Registered: 02/28/03
Posts: 142
Loc: Franklin, WI
Quote:
Originally posted by theendofday:
Tekdredger-

Thank you very much!! This is just what I need to understand. Is there anyway to know about amp’s circuit configuration and the rail voltages and the current demands? Is it possible to know these parameters with some testing equipment? I probably need some books or experienced technician to guide me through this project. But, I think this will be a fun project. Audio is interesting isn’t it? And that’s why I love to try different things.

By the way, have you ever done this kind of project before on your own?

Thanks again.
The best place to start would be with any information the amp manufacturer can provide, especially schematics. A repair manual, if the manufacturer even prints one, is ideal since they usually include a pictorial diagram of the circuit layout, the schematic drawings and parts lists. Sometimes they even include a little circuit theory as far as the design being used. If the manufacturer isn't cooperative in releasing this kind of info, and many times they aren't, if you are friendly with a dealer they may let you have a peek at a drawing or two. Yeah a simple voltmeter can measure rail voltages and some algebra will get you in the ball park but there is nothing better than knowing just what the original designer had in mind.

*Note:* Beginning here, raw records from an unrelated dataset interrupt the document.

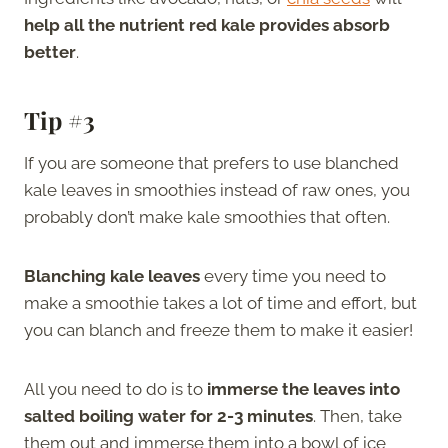
help all the nutrient red kale provides absorb
better
.
Tip #3
If you are someone that prefers to use blanched
kale leaves in smoothies instead of raw ones, you
probably don’t make kale smoothies that often.
Blanching kale leaves
every time you need to
make a smoothie takes a lot of time and effort, but
you can blanch and freeze them to make it easier!
All you need to do is to
immerse the leaves into
salted boiling water for 2-3 minutes
. Then, take
them out and immerse them into a bowl of ice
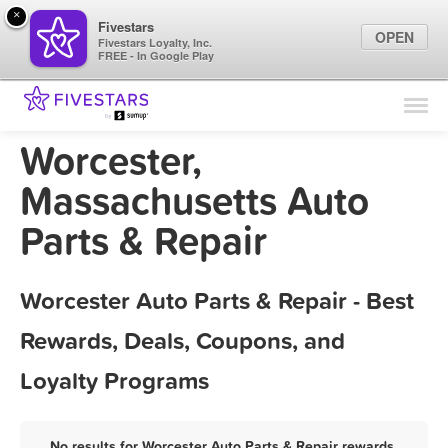
×
Fivestars
OPEN
Fivestars Loyalty, Inc.
FREE - In Google Play
Find Locations
For Businesses
Worcester,
Marketing Tips
Massachusetts Auto
Parts & Repair
Sign In
Worcester Auto Parts & Repair - Best
Rewards, Deals, Coupons, and
Loyalty Programs
No results for Worcester Auto Parts & Repair rewards,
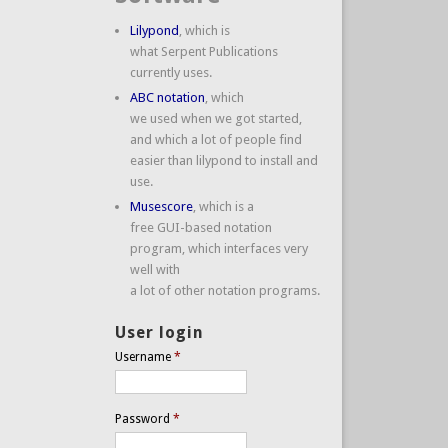
Lilypond
, which is
what Serpent Publications
currently uses.
ABC notation
, which
we used when we got started,
and which a lot of people find
easier than lilypond to install and
use.
Musescore
, which is a
free GUI-based notation
program, which interfaces very
well with
a lot of other notation programs.
User login
Username
*
Password
*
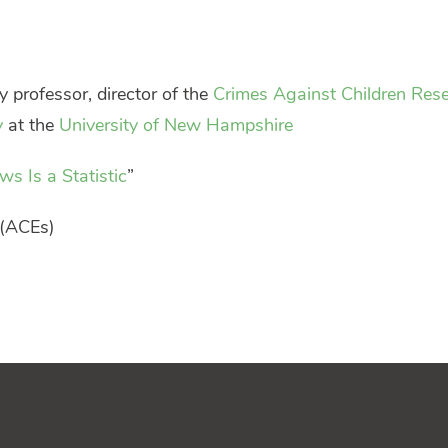
y professor, director of the
Crimes Against Children Res
y
at the
University of New Hampshire
s Is a Statistic
”
(ACEs)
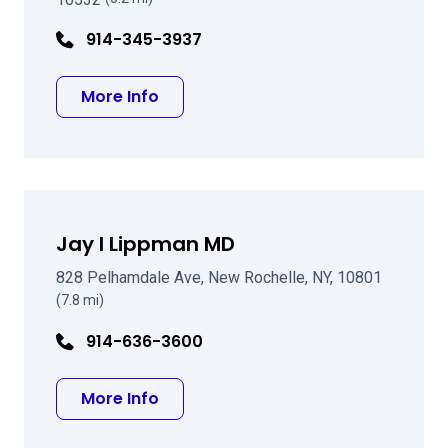
914-345-3937
about Jean R Tostanoski MD
More Info
Jay I Lippman MD
828 Pelhamdale Ave, New Rochelle, NY, 10801
(7.8 mi)
914-636-3600
about Jay I Lippman MD
More Info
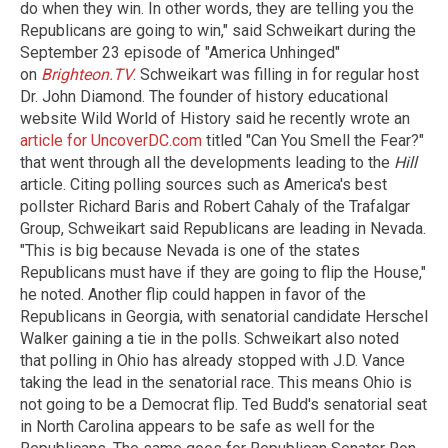
do when they win. In other words, they are telling you the
Republicans are going to win," said Schweikart during the
September 23 episode of "America Unhinged"
on
Brighteon.TV
. Schweikart was filling in for regular host
Dr. John Diamond. The founder of history educational
website Wild World of History said he recently wrote an
article for UncoverDC.com
titled "Can You Smell the Fear?"
that went through all the developments leading to the
Hill
article. Citing polling sources such as America's best
pollster Richard Baris and Robert Cahaly of the Trafalgar
Group, Schweikart said Republicans are leading in Nevada.
"This is big because Nevada is one of the states
Republicans must have if they are going to flip the House,"
he noted. Another flip could happen in favor of the
Republicans in Georgia, with senatorial candidate Herschel
Walker gaining a tie in the polls. Schweikart also noted
that polling in Ohio has already stopped with J.D. Vance
taking the lead in the senatorial race. This means Ohio is
not going to be a Democrat flip. Ted Budd's senatorial seat
in North Carolina appears to be safe as well for the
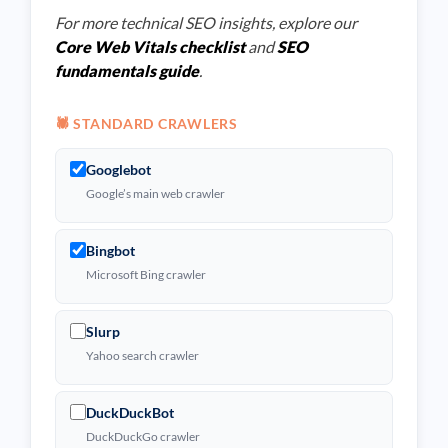
For more technical SEO insights, explore our
Core Web Vitals checklist
and
SEO
fundamentals guide
.
🕷️ STANDARD CRAWLERS
Googlebot
Google’s main web crawler
Bingbot
Microsoft Bing crawler
Slurp
Yahoo search crawler
DuckDuckBot
DuckDuckGo crawler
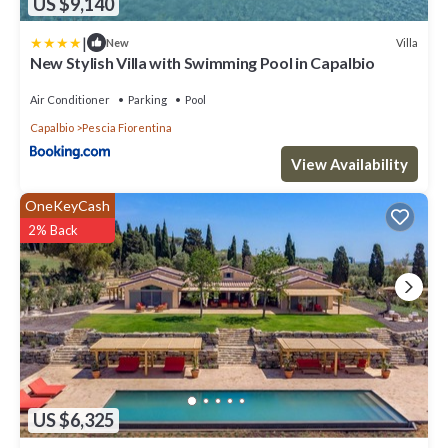
US $9,140
|
Villa
New
New Stylish Villa with Swimming Pool in Capalbio
Air Conditioner
Parking
Pool
Capalbio
Pescia Fiorentina
View Availability
OneKeyCash
2% Back
US $6,325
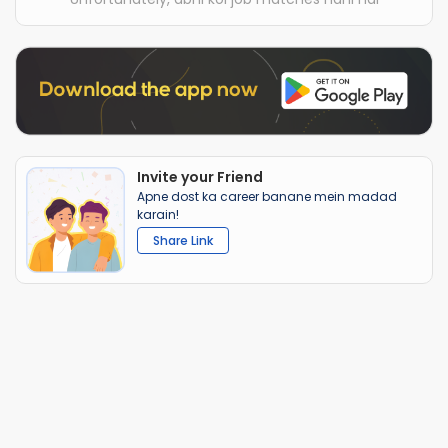
Invite your Friend
Apne dost ka career banane mein madad
karain!
Share Link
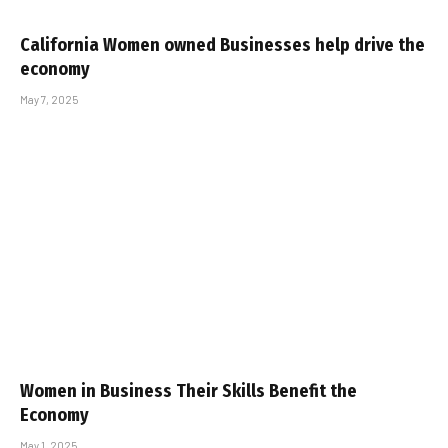
California Women owned Businesses help drive the
economy
May 7, 2025
Women in Business Their Skills Benefit the
Economy
May 1, 2025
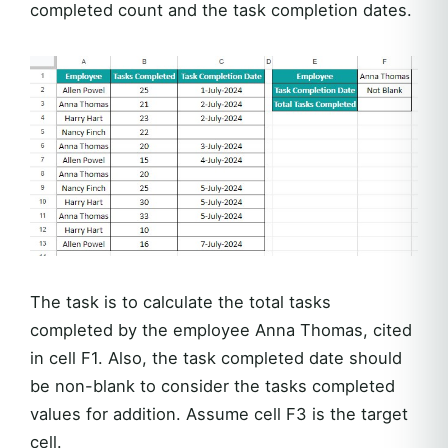
completed count and the task completion dates.
The task is to calculate the total tasks
completed by the employee Anna Thomas, cited
in cell F1. Also, the task completed date should
be non-blank to consider the tasks completed
values for addition. Assume cell F3 is the target
cell.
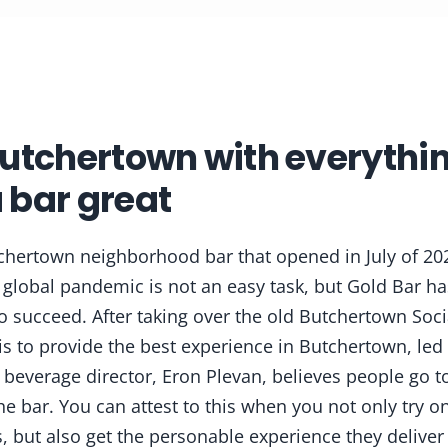
utchertown with everythin
 bar great
chertown neighborhood bar that opened in July of 20
 global pandemic is not an easy task, but Gold Bar h
to succeed. After taking over the old Butchertown Soci
is to provide the best experience in Butchertown, led
 beverage director, Eron Plevan, believes people go to
he bar. You can attest to this when you not only try on
, but also get the personable experience they deliver 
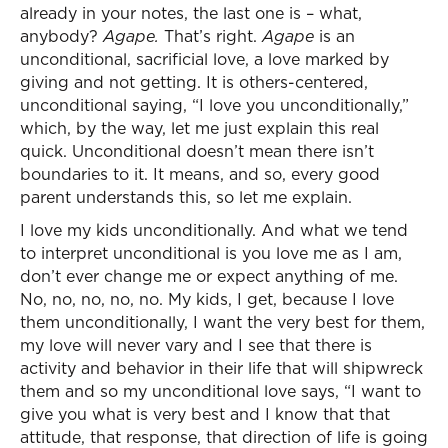
already in your notes, the last one is – what,
anybody?
Agape.
That’s right.
Agape
is an
unconditional, sacrificial love, a love marked by
giving and not getting. It is others-centered,
unconditional saying, “I love you unconditionally,”
which, by the way, let me just explain this real
quick. Unconditional doesn’t mean there isn’t
boundaries to it. It means, and so, every good
parent understands this, so let me explain.
I love my kids unconditionally. And what we tend
to interpret unconditional is you love me as I am,
don’t ever change me or expect anything of me.
No, no, no, no, no. My kids, I get, because I love
them unconditionally, I want the very best for them,
my love will never vary and I see that there is
activity and behavior in their life that will shipwreck
them and so my unconditional love says, “I want to
give you what is very best and I know that that
attitude, that response, that direction of life is going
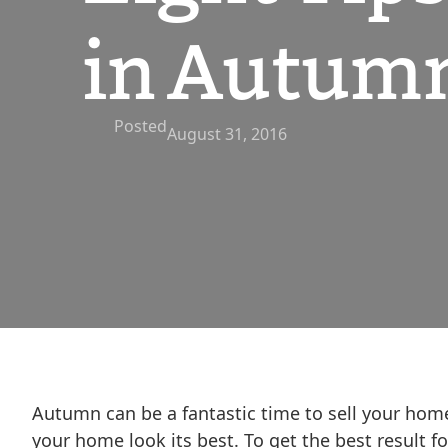
in Autum
Posted
August 31, 2016
Autumn can be a fantastic time to sell your hom
your home look its best. To get the best result f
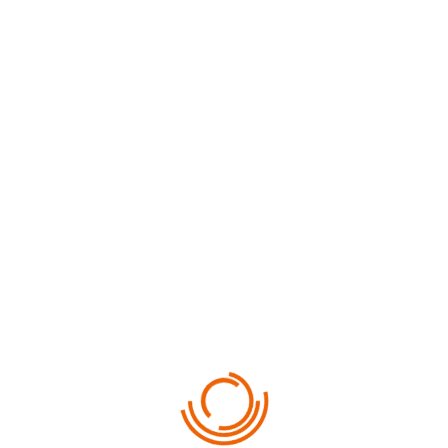
PREV TOUR
NEXT TOUR
RELATED PHOTOS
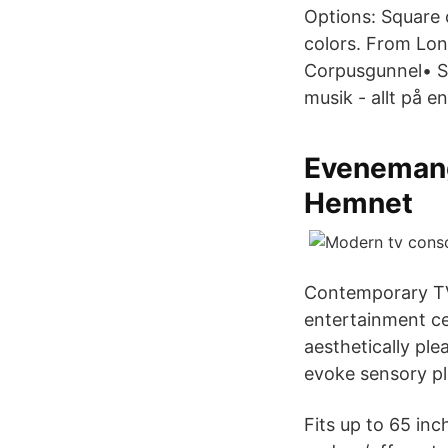
Options: Square 
colors. From Lon
Corpusgunnel• Sh
musik - allt på 
Evenemang
Hemnet
Contemporary TV
entertainment ce
aesthetically pl
evoke sensory pl
Fits up to 65 inc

While I have been building and modifying equipment for quite a few years, no, I haven't done anything exactly like this. This wouldn't be a real exotic project but I am a little concerned about the sheer size of the power supply (electrically speaking) for a first time DIY project. It is usually better to start with something a little smaller. Power supplies of this size can put you on your backside (or worse) if you aren't careful. You may want to hit the library first for a few books on basic electronics as well as power supply design. Here's a link to a DIY audio forum where you might lurk around or post a few questions as well.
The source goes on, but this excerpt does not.